§ **Supplied material**
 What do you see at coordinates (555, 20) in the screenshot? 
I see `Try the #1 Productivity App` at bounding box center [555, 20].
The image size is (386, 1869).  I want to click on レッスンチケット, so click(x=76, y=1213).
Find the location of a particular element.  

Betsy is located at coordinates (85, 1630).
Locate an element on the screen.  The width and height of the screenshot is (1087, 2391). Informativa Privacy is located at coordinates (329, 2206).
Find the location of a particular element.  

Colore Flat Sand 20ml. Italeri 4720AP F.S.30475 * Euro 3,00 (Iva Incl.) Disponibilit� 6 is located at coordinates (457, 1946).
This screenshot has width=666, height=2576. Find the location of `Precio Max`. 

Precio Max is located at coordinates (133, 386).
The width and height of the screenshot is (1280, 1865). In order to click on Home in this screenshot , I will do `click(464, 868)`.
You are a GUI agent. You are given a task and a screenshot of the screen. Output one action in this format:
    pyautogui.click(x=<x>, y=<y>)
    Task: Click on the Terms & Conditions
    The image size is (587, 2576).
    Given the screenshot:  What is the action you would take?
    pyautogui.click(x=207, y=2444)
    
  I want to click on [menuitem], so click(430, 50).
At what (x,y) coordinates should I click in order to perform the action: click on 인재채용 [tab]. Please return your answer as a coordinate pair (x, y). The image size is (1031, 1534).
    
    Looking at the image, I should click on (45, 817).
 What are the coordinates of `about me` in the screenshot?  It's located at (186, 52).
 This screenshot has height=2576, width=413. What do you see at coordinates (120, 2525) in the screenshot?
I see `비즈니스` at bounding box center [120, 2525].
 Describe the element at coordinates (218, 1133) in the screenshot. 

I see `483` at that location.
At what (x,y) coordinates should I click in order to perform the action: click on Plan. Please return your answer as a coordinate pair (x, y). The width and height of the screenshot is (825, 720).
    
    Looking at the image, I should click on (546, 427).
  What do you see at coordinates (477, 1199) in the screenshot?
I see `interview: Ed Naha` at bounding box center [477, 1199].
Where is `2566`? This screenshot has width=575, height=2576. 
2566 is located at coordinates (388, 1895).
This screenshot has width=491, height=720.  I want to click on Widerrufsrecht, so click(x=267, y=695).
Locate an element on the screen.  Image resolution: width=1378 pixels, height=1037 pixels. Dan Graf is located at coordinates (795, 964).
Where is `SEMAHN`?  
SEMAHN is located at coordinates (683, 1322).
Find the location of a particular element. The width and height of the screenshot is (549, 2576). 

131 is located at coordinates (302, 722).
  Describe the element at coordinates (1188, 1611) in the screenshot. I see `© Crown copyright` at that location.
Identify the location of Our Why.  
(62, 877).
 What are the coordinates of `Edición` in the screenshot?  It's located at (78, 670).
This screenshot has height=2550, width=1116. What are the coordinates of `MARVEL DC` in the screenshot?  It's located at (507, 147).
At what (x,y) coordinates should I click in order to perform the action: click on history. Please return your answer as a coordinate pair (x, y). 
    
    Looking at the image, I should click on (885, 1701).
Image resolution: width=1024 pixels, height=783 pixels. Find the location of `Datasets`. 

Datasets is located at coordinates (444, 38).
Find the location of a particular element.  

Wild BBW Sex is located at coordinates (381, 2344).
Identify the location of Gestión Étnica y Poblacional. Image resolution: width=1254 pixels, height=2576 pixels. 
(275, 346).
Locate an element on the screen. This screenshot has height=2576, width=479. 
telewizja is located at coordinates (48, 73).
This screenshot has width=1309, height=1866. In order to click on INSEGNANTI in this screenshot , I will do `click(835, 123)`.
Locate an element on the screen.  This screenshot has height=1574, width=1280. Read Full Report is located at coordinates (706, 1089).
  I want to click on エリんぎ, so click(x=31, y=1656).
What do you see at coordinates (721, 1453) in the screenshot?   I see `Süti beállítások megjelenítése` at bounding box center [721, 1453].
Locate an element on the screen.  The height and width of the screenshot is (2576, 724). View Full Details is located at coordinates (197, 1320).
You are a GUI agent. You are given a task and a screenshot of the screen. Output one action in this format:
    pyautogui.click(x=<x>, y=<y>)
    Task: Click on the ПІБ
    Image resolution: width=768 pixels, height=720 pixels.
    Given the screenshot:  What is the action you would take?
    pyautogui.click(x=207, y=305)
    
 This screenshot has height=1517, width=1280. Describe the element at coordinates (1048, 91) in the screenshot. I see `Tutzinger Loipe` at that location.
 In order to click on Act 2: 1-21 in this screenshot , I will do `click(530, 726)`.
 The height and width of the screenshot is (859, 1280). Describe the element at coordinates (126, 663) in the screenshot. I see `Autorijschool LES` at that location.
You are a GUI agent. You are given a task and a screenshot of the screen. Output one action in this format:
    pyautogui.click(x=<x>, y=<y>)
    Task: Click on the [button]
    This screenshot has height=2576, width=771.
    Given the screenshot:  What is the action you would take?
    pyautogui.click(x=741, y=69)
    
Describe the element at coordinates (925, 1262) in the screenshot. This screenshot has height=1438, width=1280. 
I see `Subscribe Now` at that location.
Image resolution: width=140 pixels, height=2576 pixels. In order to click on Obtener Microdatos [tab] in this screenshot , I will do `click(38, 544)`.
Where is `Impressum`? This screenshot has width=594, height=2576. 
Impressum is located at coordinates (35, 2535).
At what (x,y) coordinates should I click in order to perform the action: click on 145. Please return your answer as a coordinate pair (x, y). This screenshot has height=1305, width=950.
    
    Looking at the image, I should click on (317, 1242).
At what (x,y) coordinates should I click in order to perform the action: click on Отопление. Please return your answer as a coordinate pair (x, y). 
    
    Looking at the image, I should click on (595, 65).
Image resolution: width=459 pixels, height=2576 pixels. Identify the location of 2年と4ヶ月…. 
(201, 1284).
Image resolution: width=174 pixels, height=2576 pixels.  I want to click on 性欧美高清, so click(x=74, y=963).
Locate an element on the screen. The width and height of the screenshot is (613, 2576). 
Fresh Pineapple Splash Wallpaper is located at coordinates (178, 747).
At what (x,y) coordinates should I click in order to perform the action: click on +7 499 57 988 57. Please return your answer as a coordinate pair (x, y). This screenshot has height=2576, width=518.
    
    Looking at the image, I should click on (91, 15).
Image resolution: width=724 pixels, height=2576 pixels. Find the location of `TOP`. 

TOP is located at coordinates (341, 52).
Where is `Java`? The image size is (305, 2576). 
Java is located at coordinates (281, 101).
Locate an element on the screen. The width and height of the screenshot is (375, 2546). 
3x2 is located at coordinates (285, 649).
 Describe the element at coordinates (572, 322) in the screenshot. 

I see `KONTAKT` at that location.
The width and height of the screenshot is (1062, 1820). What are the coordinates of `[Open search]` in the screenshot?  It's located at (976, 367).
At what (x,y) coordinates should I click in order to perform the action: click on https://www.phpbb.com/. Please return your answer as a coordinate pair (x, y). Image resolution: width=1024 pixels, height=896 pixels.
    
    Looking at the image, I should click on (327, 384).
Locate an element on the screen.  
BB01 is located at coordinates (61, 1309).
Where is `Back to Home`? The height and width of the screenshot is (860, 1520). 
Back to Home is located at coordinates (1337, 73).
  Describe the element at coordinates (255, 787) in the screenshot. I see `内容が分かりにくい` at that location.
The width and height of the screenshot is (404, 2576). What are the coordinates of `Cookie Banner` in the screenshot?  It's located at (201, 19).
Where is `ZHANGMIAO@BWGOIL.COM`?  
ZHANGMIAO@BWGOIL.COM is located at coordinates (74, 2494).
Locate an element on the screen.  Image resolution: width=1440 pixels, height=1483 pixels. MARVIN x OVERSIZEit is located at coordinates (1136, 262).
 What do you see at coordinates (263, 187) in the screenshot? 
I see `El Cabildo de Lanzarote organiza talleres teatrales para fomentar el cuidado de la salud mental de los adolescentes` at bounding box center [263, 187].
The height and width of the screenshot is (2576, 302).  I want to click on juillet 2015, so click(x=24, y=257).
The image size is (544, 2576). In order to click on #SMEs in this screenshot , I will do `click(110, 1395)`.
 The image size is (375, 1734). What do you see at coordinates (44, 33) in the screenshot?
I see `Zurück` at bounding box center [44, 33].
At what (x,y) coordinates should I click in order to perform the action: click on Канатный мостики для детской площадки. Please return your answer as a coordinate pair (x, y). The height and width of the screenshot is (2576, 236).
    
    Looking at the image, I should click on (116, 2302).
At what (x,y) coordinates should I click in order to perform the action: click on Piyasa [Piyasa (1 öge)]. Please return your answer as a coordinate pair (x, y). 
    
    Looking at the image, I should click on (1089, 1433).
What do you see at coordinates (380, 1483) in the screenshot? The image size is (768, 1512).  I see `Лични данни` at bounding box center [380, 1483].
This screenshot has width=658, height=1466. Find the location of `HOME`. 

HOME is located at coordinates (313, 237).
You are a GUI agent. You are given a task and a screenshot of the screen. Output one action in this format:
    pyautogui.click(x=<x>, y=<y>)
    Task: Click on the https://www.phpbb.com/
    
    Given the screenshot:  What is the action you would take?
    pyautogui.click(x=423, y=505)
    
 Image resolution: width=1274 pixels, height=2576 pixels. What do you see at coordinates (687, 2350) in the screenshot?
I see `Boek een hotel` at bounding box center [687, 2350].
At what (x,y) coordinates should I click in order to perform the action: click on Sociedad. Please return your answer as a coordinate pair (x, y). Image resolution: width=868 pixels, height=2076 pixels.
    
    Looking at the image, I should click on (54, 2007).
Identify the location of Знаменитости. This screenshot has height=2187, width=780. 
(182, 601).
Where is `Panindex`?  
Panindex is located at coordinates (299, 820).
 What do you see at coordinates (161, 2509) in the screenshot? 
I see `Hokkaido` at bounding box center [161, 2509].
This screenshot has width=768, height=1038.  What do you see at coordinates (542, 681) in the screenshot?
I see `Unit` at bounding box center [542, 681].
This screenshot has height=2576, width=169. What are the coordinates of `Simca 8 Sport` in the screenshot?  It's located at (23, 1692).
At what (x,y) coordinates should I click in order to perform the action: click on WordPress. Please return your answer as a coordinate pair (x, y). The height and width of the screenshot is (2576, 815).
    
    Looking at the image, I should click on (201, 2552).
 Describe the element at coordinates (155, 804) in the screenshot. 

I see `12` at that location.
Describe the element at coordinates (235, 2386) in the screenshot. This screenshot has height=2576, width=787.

§ **Action item**
Taking the entries from their first line through the line with "The image size is (587, 2576).", inclusive, restate each line word for word and give nothing else.

§ **Reply to the exercise**
 What do you see at coordinates (555, 20) in the screenshot? 
I see `Try the #1 Productivity App` at bounding box center [555, 20].
The image size is (386, 1869).  I want to click on レッスンチケット, so click(x=76, y=1213).
Find the location of a particular element.  

Betsy is located at coordinates (85, 1630).
Locate an element on the screen.  The width and height of the screenshot is (1087, 2391). Informativa Privacy is located at coordinates (329, 2206).
Find the location of a particular element.  

Colore Flat Sand 20ml. Italeri 4720AP F.S.30475 * Euro 3,00 (Iva Incl.) Disponibilit� 6 is located at coordinates (457, 1946).
This screenshot has width=666, height=2576. Find the location of `Precio Max`. 

Precio Max is located at coordinates (133, 386).
The width and height of the screenshot is (1280, 1865). In order to click on Home in this screenshot , I will do `click(464, 868)`.
You are a GUI agent. You are given a task and a screenshot of the screen. Output one action in this format:
    pyautogui.click(x=<x>, y=<y>)
    Task: Click on the Terms & Conditions
    The image size is (587, 2576).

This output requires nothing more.